As with every new chapter in your life, you prepare for your long-awaited miracle baby. You line your bookshelf with knowledge-what to eat, how to sleep, what to expect, the doctor's visits and your list of questions. Giving birth is like the world outside does not exist anymore. The moment you hold her and look in her eyes your world changes forever, welcome to the club.
You proudly stroll your miracle around for the world to see. They grow, smile, coo and melt your heart. Then one day you notice that your baby does not act the way the others do, she is not sitting up, she cannot self-feed, your instinct sends off signals that consume you. However, you get reassurance from your doctor, family, friends, "oh, they all do such and such at different times. Just be patient."
Then preschool starts and she seems different next to the other kids, she is quiet, she does not participate, she cannot focus. At home she is alert, attentive and smart, she knows the alphabet, she can count to 10. School calls, 'we are concerned,' they say, 'perhaps you should consult a neurologist.'
Fast forward, the bookshelf is now filled with topics such as sensory dysfunction, social and emotional development. Dr. Stanley Greenspan is a household word. You have textbooks on raising a child with special needs. As you remove the Secrets of the Toddler Whisperer and replace it with Special Kids Need Special Parents you realize that somewhere along the journey of early parenthood you needed to take a different route.
There really are not any books that address your particular situation with your child, you have to dig, research and learn new phrases. You take parts of one book and combine with parts of others until you have files upon files of references. Your computer is a history of resources, shots in the dark and gut instincts that got your child the diagnosis they needed for success.
School becomes an entirely new area to challenge your very meaning of the word education. How little did you know what this world looks like, feels like; there are boulders to move and on occasion, someone comes along who gives you hope.

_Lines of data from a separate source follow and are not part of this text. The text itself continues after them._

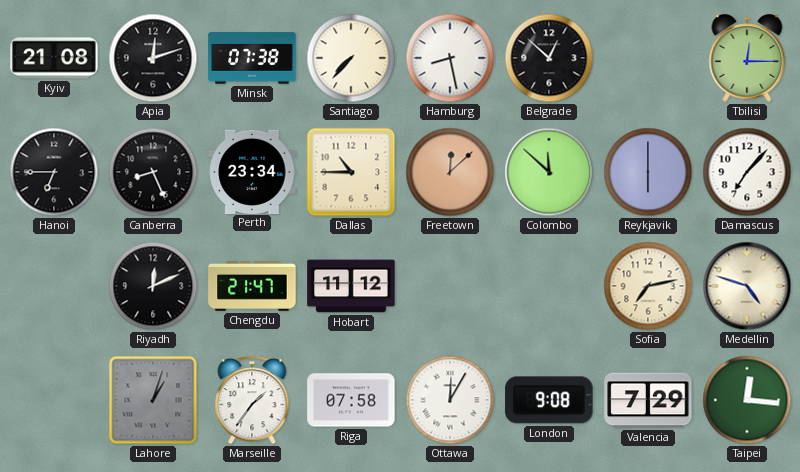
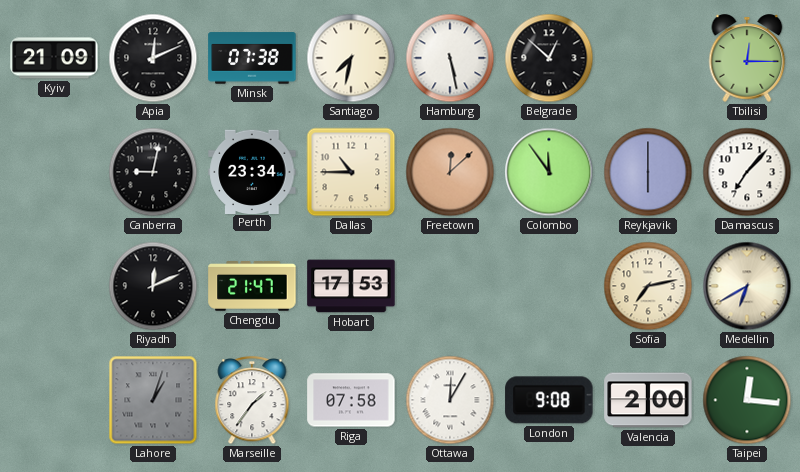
Kyiv: 21:08 -> 21:09
Apia: 12:12 -> 12:11
Santiago: 7:37 -> 7:32
Hamburg: 8:28 -> 5:28
Hanoi: 6:45 -> none
Canberra: 8:26 -> 9:02
Colombo: 11:52 -> 11:54
Hobart: 11:12 -> 17:53
Medellin: 4:48 -> 6:40
Valencia: 7:29 -> 2:00
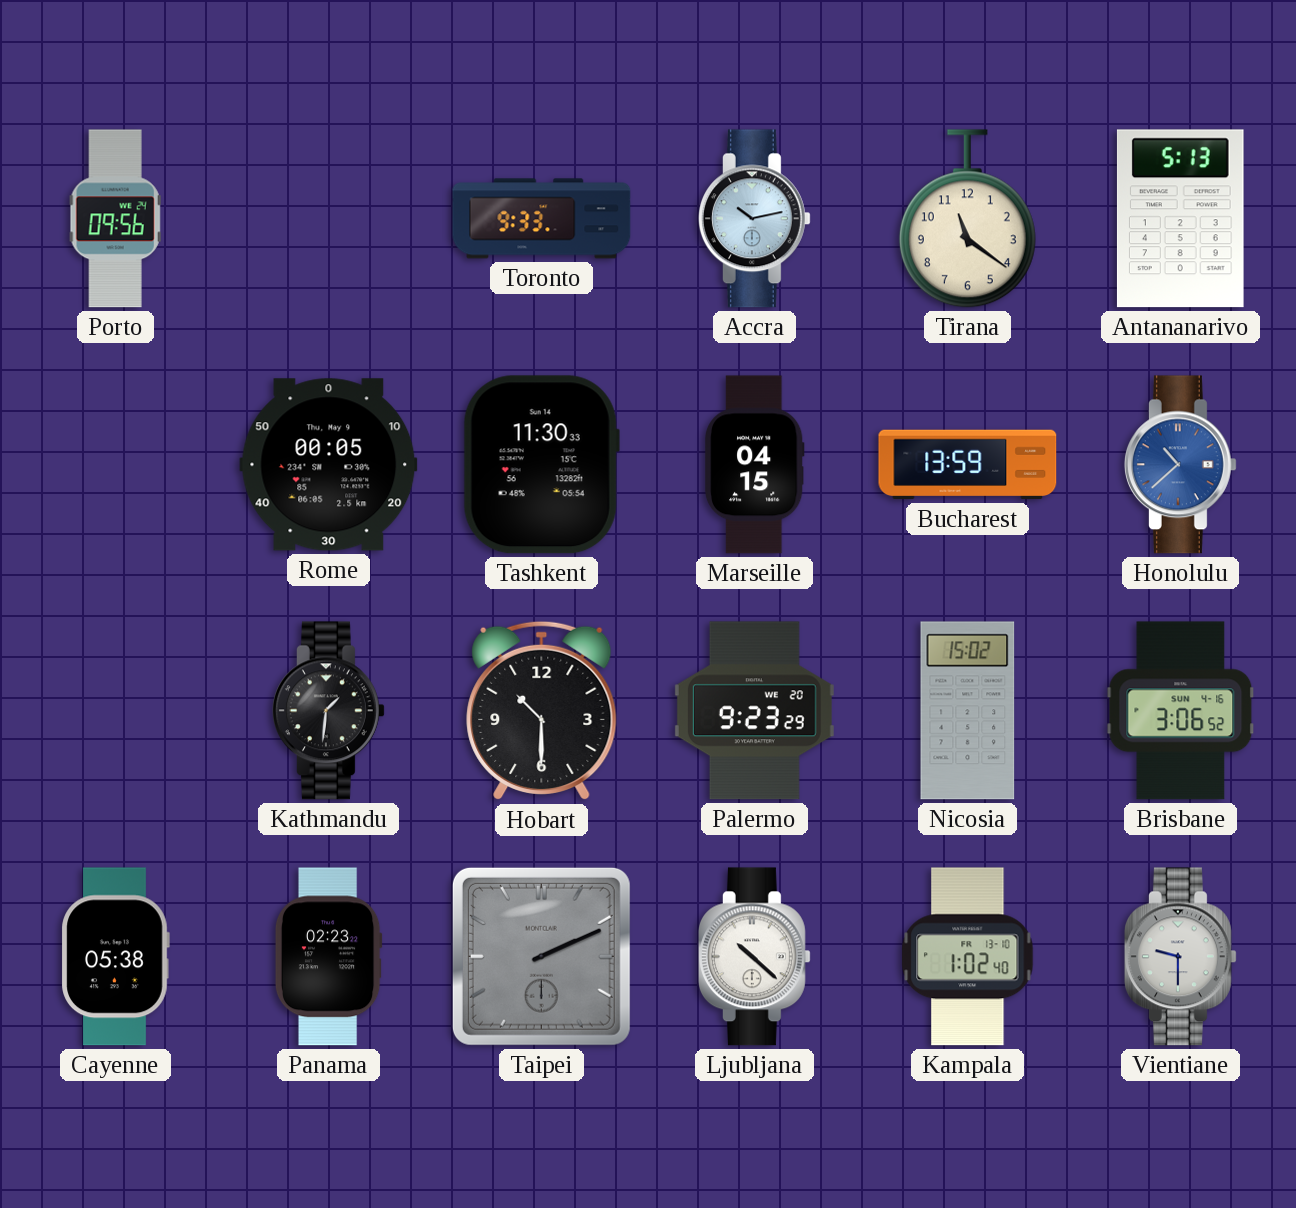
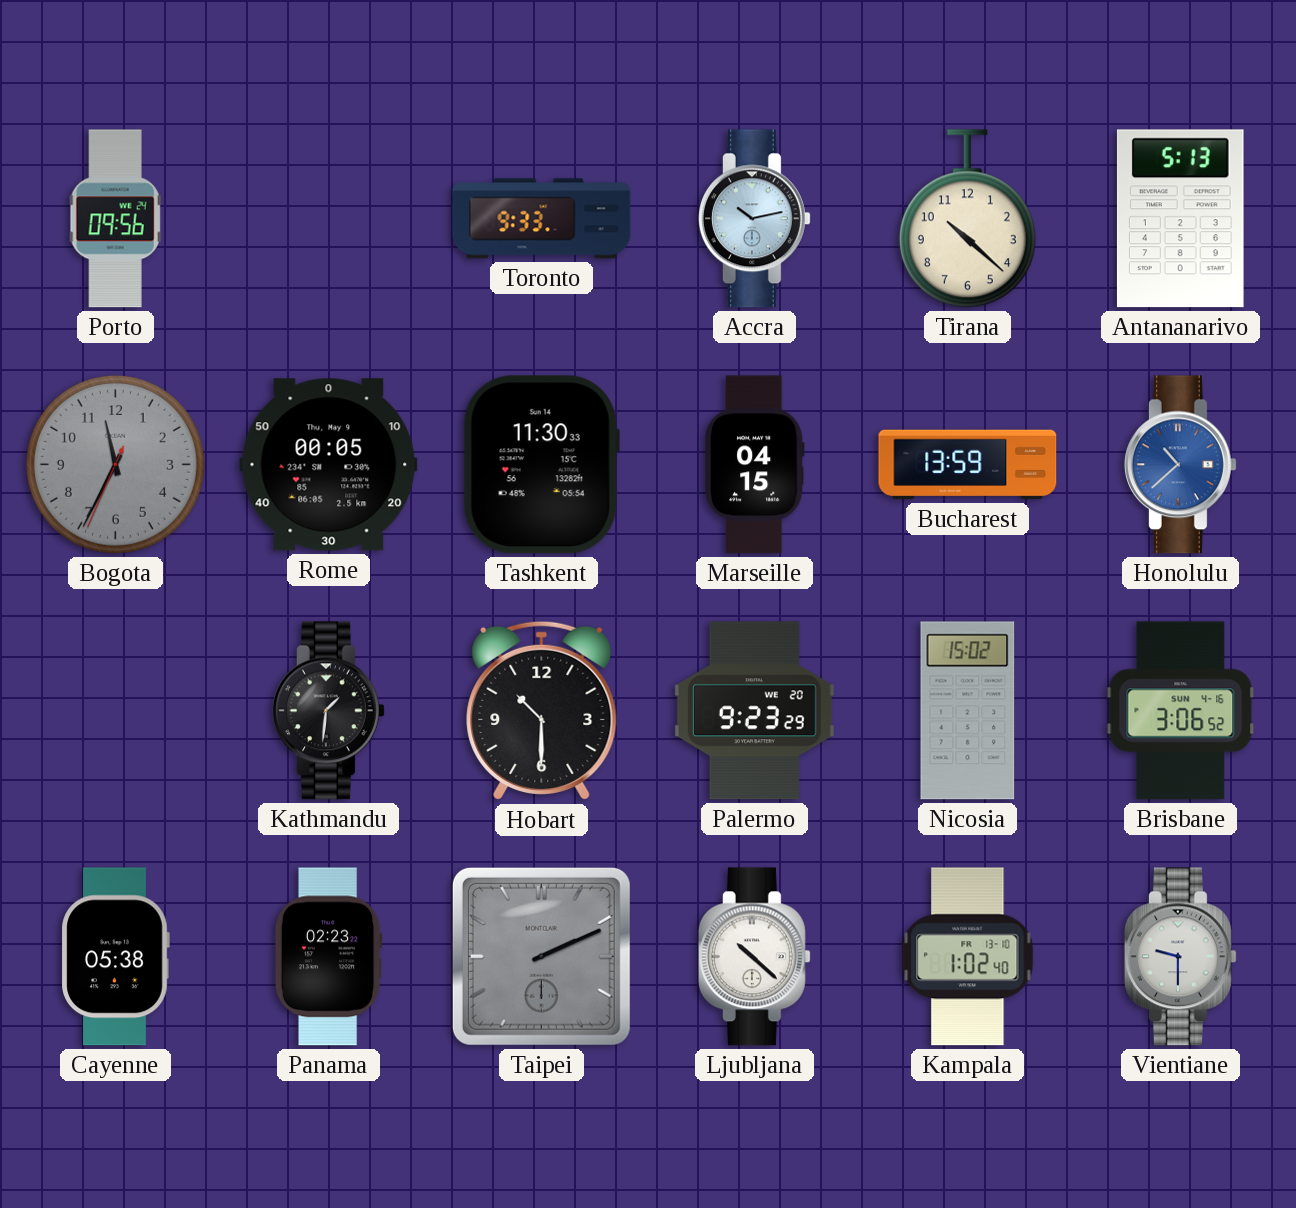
Tirana: 11:21 -> 10:22
Bogota: none -> 11:34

In the meantime, you feel compelled and obligated to pass along your journey to those who are just beginning to navigate it. We will always be parents of special needs children, no matter their age. We all understand the rules; no two situations are alike, your outcome and mine will not matter, we will cheer and celebrate each other unconditionally and then it will become your turn to pass along your knowledge.
In the meantime, you want to hold your child up to the heavens and say "look what she can do, she is amazing" and I thank God every day for the ability to raise this child whose very presence has given me the opportunity to enter a world that teaches more than any Ivy League school could do, that represents triumph more than any triathlete has ever experienced and humbles the strongest of character.

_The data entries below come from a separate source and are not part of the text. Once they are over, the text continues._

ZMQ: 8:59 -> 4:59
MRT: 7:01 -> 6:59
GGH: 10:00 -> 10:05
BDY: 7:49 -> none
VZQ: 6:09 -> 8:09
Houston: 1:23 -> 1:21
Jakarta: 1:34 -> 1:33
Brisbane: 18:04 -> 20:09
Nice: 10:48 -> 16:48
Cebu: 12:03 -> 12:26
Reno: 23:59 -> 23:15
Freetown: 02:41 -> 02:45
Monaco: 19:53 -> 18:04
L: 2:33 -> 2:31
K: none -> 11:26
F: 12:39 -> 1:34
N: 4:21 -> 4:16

Being the mother of a child with special needs awakens your soul and makes you look difference in the eye. It changes every relationship you have known, spouses, friends, even some family members will not take this journey with you. You do not have time for petty arguments, you have a child to advocate for and every minute of every day will be committed to making sure she has the best possible chance.
We don't give up. We never quit, we can't.
We will hold our children up and catch them when they fall and when they have accomplished another victory you just smile at them and say "I knew you could" even when you secretly thought they couldn't. We are witnesses to daily miracles. And we know deep in our hearts that we are the lucky ones because once you enter our world you realize how beautiful each of our children are.
Tammy Novak, of Chicago, is mom to Julia, 8.